Shylah Rodden is on the road to recovery after being thrown nine meters into the air when she was hit by a roller coaster at the Royal Melbourne Show.
The sister of Shylah Rodden (pictured) said she had a long road to recovery and was still unable to communicate with loved ones.
Shylah’s father, Alan Rodden, told Daily Mail Australia shortly after the incident that his daughter had suffered life-changing injuries.
“I can’t talk to my daughter. She’s going to be in a coma for a while,” he said.
“The injuries are horrible. Horrible. She has brain damage. It’s his pelvis, his arms, his legs, his back, his neck – there’s hardly anything that isn’t broken.
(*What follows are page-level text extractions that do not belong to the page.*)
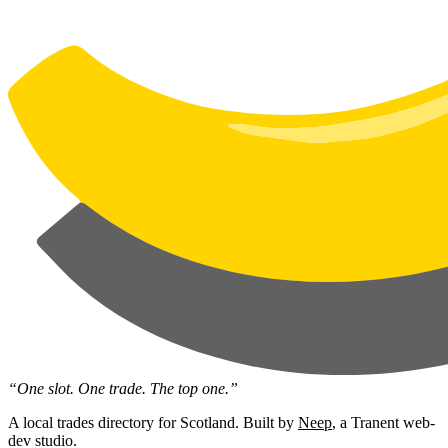
“One slot. One trade. The top one.”
A local trades directory for Scotland. Built by
Neep
, a Tranent web-
dev studio.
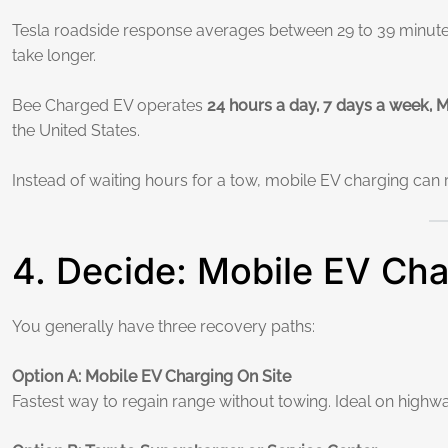
Tesla roadside response averages between 29 to 39 minutes
take longer.
Bee Charged EV operates
24 hours a day, 7 days a week,
the United States.
Instead of waiting hours for a tow, mobile EV charging can 
4. Decide: Mobile EV Cha
You generally have three recovery paths:
Option A: Mobile EV Charging On Site
Fastest way to regain range without towing. Ideal on highwa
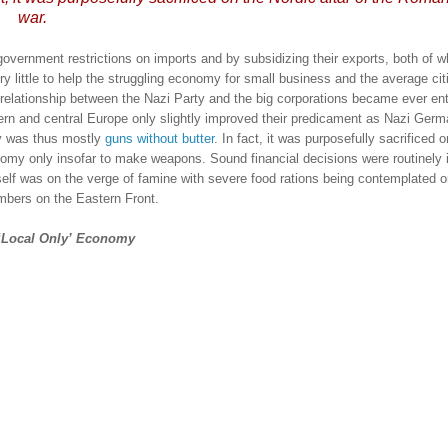
war.
government restrictions on imports and by subsidizing their exports, both of w
ry little to help the struggling economy for small business and the average cit
 relationship between the Nazi Party and the big corporations became ever en
stern and central
Europe
only slightly improved their predicament as Nazi Germ
 was thus mostly
guns without butter
.
In fact, it was purposefully sacrificed o
nomy only insofar to make weapons.
Sound financial decisions were routinely 
self was on the verge of famine with severe food rations being contemplated o
mbers on the Eastern Front.
‘Local Only’ Economy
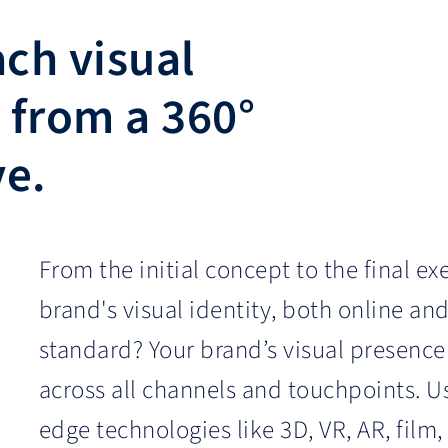
ch visual
 from a 360°
ve.
From the initial concept to the final ex
brand's visual identity, both online and
standard? Your brand’s visual presence
across all channels and touchpoints. Us
edge technologies like 3D, VR, AR, film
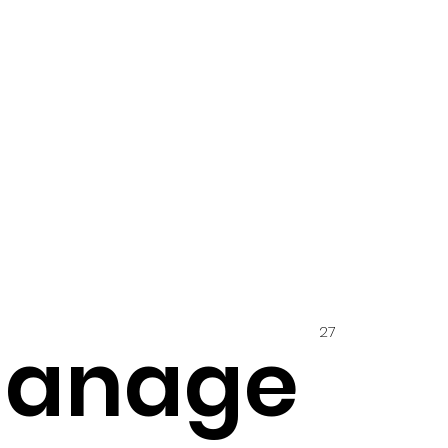
27
hanage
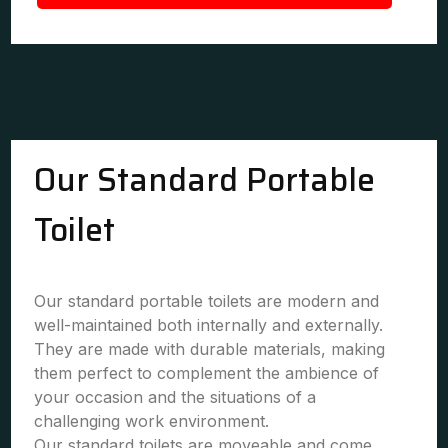
Our Standard Portable
Toilet
Our standard portable toilets are modern and
well-maintained both internally and externally.
They are made with durable materials, making
them perfect to complement the ambience of
your occasion and the situations of a
challenging work environment.
Our standard toilets are moveable and come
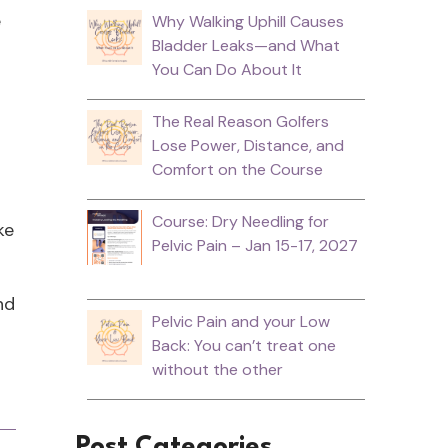
e
Why Walking Uphill Causes
Bladder Leaks—and What
You Can Do About It
The Real Reason Golfers
Lose Power, Distance, and
r
Comfort on the Course
Course: Dry Needling for
ke
Pelvic Pain – Jan 15-17, 2027
nd
Pelvic Pain and your Low
Back: You can’t treat one
without the other
Post Categories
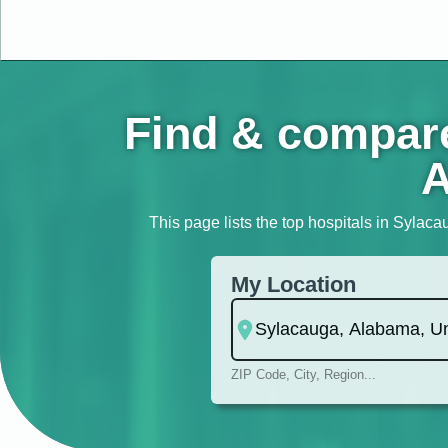
Find & compare
A
This page lists the top hospitals in Sylaca
My Location
ZIP Code, City, Region...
I just can’t understand how the hell so much damage was done.
“Even the doctors said they hadn’t seen anything this bad in a long time.”
A GoFundMe The fundraiser created to help Shylah’s recovery only raised $36,483 before it closed – a fraction of the millions it will likely need to ensure she lives a comfortable life.
Police revealed the roller coaster was traveling at 70 km/h when it was struck.
Fairground veteran Brendan Mogler was so shaken by the memory of the accident that he left the carnival business after a life spent working on rides.
Mr Mogler said those who witnessed the accident – and had to deal with its devastating consequences – had their lives seriously affected.
“What about the emotional damage (inflicted) on all of us staff members who were working on the roller coaster that day? » » posted the distressed father on Facebook on Monday.
“After working on rides and roller coasters for the past 20 years, I will never work on another ride again.”
Members of the public who have concerns about the safety of a ride should report it to the WorkSafe Advisory Service on 1800 136 089.